Ora… me pergunto, sinceramente, como isso é possível… Estou aposentada, mas ainda oriento na pós-graduação. Então, tenho alguns trabalhos para ler. Escrevo para este blog, o que requer tempo, concentração e trabalho. Sem poder contar com a moça que trabalha aqui em casa (optamos por lhe pedir que não viesse, a fim de resguardar a saúde dela e a nossa), todas as mundanas tarefas domésticas diárias têm que ser feitas por nós, meu marido e eu. Então, gasta-se muito com tirar pó, varrer a casa, lavar roupa e louça, fazer comida, arrumar a cozinha, limpar o banheiro, molhar as plantas, jogar lixo fora etc, etc, etc. Sem contar com outras mil atividades pessoais: ler, ouvir música, descansar, dormir, comer, tomar banho, tomar remédios, ver algo na televisão, conversar com amigos e familiares que estão igualmente bloqueados, rezar, compartilhar o tempo e o espaço com o companheiro (para aqueles que não estão sozinhos, claro). Enfim… não consegui ainda entender de onde pode surgir o tédio e a falta do que fazer. Salvo, talvez, pelo peso psicológico advindo de que estamos obrigados a nos “retirarmos do mundo em prisão domiciliar” e porque nos bate uma certa apreensão e medo pelo que pode suceder…
Vejam bem! As sugestões de atividades compartilhadas, eu as acho ótimas. Entre outras coisas, mostra como podemos aproximarmo-nos uns dos outros, pensar nos demais, mesmo estando a distância e isolados. O isolamento social que se requer agora é físico, mas não precisa ser um isolamento real, de fato (sobre isso, sugiro a leitura da crônica “Na quarentena: isolados sim, sozinhos nunca!”, de Bessa, em http://taquiprati.com.br/cronica/1514-na-quarentena-isolados-sim-sozinhos-nunca). Basta que façamos isso: encontremos meios de nos aproximarmos, de compartilhar. A saída está em buscar novas formas de relacionamento, mas sempre priorizando a interação humana.
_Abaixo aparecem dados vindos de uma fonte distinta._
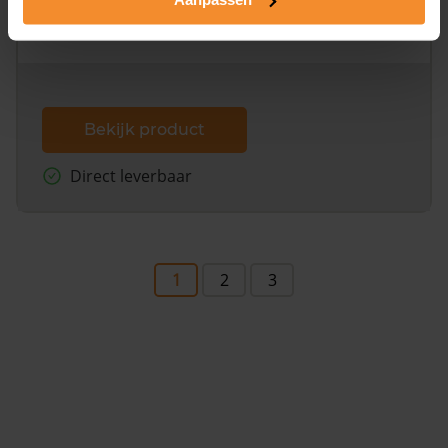
omliggende percelen met de kadastrale erfgrenzen,
dit inclusief de luchtfoto!
Bekijk product
Direct leverbaar
1
2
3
A pandemia do cornoavírus parece ter colocado o mundo em xeque. Está assustando, mostrando nossa fragilidade, confrontando-nos com nossos medos e ansiedades, com nossas capacidades perdidas. Estamos mesmo vivendo uma nova era! Podemos deixar-nos levar pela onda tecnicista e “informatizadora”, entregando de vez nossas últimas gotas de humanidade, abdicando dos contatos reais e entrando em mundos virtuais, sem nos preocuparmos se todos e todas poderão fazer parte deles, com iguais benefícios. Ou podemos voltar a trilhar a estrada de nossa essência, incorporando todo o potencial que a tecnologia nos oferece, sem nos perdermos no processo, nem nos afastarmos uns dos outros. Dependerá de nós a escolha dos melhores caminhos, caminhos libertadores e de crescimento individual e social. Como diria Antonio Machado, o poeta espanhol de Sevilha, “caminante, no hay camino,/ se hace camino al andar” (caminhante, não há caminho,/ se faz caminho ao andar).